Bankstats article
By Alistair Strathern
Additional detail on holdings of securities by monetary financial institutions collected since 2014 has facilitated an improvement in the way transfers of securities are treated in the calculation of transactions data. This will allow for exclusion of the effects of asset transfers and therefore bring their treatment more in line with the Bank’s approach to transfers of loans. The changes will be implemented for June 2015 data, available in the next Bankstats publication. This will result in revisions to a number of securities and lending net flow and growth rate series. Whilst there are significant revisions to data in some months, the overall effect of revisions across the period affected (February 2014 to May 2015) is small. The Bank will also implement the results of a review of the seasonal adjustment of M4L measures.
Introduction
The Bank of England publishes a range of data on monetary financial institutions’ (MFIs) holdings of securities. As with all data published by the Bank, these are subject to ongoing review. Additional detail on holdings of securities by monetary financial institutions collected since 2014 has facilitated an improvement in the way transfers of securities are treated in the calculation of transactions data. This will allow for exclusion of the effects of asset transfers and therefore bring their treatment more in line with the Bank’s approach to transfers of loans. Alongside this, the Bank is also making changes to the seasonal adjustment of related series. The changes to be implemented are as follows:
- From February 2014 data onwards, transfers of quoted shares will be omitted from net securities flow series, and therefore net M4 lending (M4L) flow measures. The resultant contribution of quoted shares to these measures will typically be zero. A full list of series affected by this change is available in the Annex to this article.

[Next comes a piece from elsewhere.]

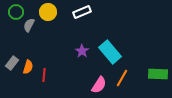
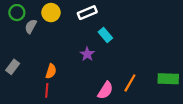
cyan rectangle: (110, 52) -> (105, 35), moved, size x0.6
orange semicircle: (28, 67) -> (51, 71), moved
red line: (44, 75) -> (47, 90), moved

- Following a recent review of seasonal adjustment (SA) of M4L measures, the Bank will move to an indirect seasonal adjustment of some measures, adjusting the loans and securities components separately.
The changes will be implemented with the publication of June 2015 data, available in the next Bankstats publication. This will result in revisions to a number of securities and lending net flow and growth rate series. Whilst there are significant revisions to data in some months the overall effect of revisions across the period affected (February 2014 to May 2015) is small.
Statistical treatment of net flows
In Bank of England credit statistics, a distinction is made between changes in amounts outstanding of financial instruments that are due to lending transactions and those that are due to other changes in the value of assets (OCVAs). This latter category includes items such as revaluation effects, reporting changes and asset transfers. The Bank’s statistical net credit flows data are constructed to reflect lending transactions as far as possible using the difference in amounts outstanding between reporting periods, less the value of identified OCVAs.
In the case of securities data a number of OCVAs are currently captured, with revaluation effects and reporting changes all routinely identified or estimated. However, asset transfers have proved challenging to identify as the example below sets out.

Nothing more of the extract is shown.